### [Exercise brief]
Reproduce each line of the entries that carries "Meliva".

[Opening Dataset records section]

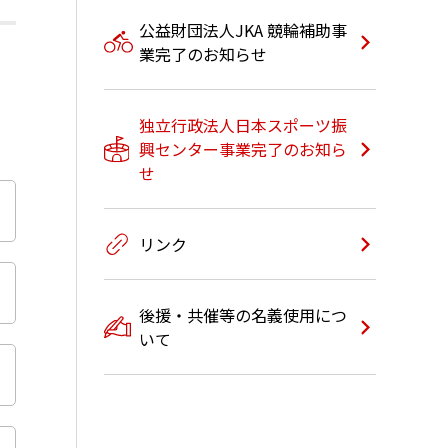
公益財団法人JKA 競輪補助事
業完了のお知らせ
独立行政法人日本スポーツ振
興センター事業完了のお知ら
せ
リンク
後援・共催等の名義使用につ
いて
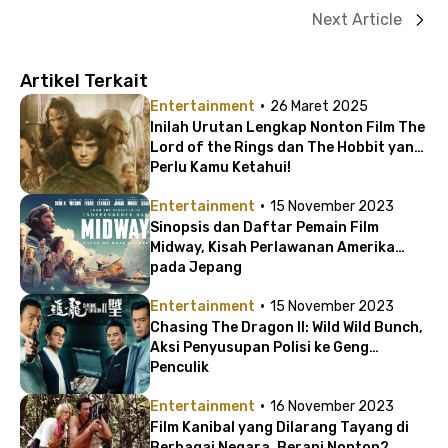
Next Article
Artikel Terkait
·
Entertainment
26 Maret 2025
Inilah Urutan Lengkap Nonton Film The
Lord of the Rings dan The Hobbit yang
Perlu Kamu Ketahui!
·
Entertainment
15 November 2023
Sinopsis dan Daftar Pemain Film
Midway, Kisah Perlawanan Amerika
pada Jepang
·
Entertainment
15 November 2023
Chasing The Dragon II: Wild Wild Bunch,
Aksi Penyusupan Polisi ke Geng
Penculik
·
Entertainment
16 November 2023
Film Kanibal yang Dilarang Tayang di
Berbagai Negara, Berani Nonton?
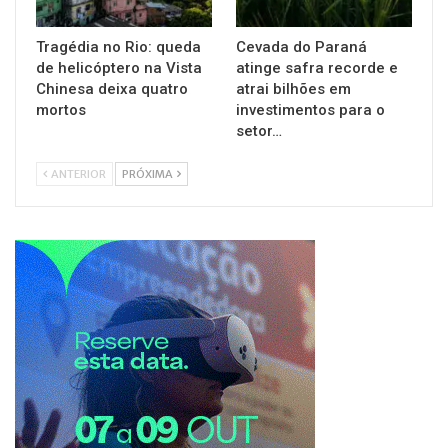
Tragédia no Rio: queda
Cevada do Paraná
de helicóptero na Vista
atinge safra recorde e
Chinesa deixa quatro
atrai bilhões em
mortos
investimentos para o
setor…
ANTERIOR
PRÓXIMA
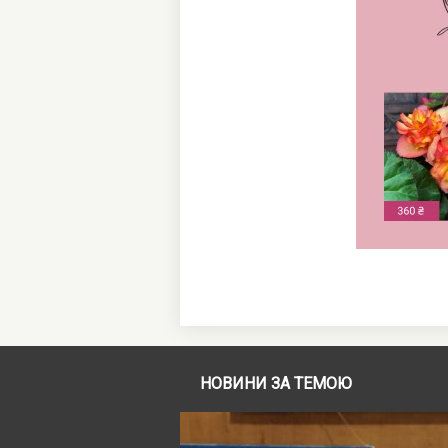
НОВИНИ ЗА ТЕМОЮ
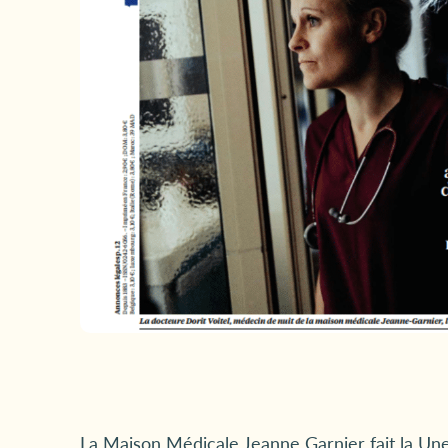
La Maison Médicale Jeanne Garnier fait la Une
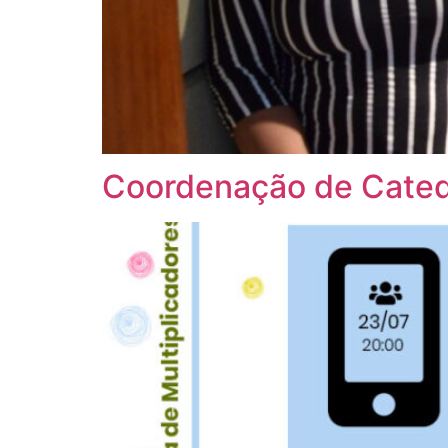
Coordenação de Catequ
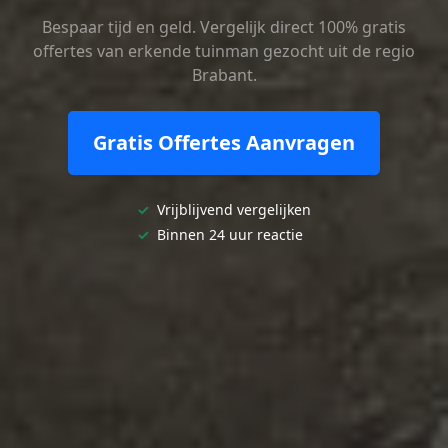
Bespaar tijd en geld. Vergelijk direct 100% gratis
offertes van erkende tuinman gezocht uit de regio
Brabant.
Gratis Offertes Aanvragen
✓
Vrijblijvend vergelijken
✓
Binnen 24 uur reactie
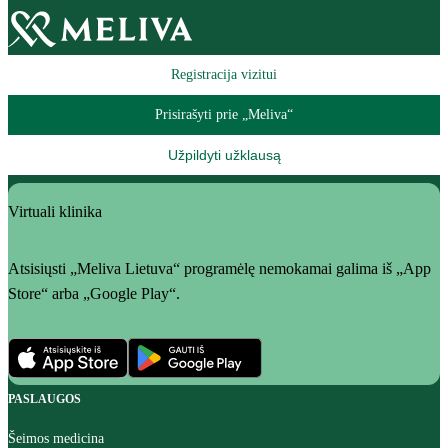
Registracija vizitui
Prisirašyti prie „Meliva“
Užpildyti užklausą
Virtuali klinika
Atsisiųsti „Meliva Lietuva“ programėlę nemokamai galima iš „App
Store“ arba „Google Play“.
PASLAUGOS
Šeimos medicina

[Closing Dataset records section]

### [Exercise output]
Prisirašyti prie „Meliva“
Atsisiųsti „Meliva Lietuva“ programėlę nemokamai galima iš „App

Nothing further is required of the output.